Records —

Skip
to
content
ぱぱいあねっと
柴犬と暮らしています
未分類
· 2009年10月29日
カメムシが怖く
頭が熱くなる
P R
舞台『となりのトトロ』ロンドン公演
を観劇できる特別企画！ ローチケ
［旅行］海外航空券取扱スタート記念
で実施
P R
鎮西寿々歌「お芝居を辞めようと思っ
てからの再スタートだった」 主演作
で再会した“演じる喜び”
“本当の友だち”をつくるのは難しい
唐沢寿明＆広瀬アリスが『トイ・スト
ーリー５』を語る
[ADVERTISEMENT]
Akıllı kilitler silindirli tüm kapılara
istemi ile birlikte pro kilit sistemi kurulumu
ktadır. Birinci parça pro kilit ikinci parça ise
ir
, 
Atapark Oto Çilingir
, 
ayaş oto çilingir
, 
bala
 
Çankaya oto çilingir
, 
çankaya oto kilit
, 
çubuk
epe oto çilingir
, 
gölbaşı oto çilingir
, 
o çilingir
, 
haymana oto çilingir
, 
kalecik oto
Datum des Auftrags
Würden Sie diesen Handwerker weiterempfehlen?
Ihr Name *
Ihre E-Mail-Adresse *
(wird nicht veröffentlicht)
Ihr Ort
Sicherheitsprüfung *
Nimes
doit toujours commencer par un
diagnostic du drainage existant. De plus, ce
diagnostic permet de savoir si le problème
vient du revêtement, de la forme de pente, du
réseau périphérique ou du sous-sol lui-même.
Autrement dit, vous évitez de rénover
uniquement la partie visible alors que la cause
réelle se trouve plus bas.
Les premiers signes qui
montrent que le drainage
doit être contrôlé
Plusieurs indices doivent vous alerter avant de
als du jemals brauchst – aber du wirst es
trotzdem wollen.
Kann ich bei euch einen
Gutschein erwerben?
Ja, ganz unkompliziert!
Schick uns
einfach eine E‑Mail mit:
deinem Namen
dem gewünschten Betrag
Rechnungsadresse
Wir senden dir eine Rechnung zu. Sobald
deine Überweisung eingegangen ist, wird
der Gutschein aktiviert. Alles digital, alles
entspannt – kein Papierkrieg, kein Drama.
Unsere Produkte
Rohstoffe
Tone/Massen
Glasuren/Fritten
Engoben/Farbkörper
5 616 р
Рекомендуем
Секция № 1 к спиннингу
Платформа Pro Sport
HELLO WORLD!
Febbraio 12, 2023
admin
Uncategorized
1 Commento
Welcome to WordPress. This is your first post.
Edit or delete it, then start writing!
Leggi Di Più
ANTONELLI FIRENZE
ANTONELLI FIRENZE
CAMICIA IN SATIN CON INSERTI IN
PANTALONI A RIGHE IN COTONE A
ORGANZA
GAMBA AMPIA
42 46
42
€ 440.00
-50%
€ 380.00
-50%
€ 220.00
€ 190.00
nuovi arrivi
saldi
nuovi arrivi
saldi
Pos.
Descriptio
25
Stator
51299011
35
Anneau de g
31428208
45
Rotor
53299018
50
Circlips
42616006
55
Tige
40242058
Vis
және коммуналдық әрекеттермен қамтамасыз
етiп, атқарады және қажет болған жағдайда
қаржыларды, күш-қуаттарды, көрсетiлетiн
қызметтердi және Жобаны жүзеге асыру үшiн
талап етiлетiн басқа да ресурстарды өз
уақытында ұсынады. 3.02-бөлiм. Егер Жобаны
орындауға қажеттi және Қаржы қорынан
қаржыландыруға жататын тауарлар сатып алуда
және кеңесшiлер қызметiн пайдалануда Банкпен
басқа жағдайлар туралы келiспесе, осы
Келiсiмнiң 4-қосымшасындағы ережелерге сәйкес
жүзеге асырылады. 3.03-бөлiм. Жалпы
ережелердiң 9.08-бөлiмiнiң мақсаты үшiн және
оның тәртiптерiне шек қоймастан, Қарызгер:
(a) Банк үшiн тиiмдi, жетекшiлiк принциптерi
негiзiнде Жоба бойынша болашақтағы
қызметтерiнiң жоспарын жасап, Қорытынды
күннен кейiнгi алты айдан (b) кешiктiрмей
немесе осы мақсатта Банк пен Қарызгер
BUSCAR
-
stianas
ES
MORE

The problem — If a line above contains the word "жүзеге", list it.

Exercise solution —
қызметтердi және Жобаны жүзеге асыру үшiн
жүзеге асырылады. 3.03-бөлiм. Жалпы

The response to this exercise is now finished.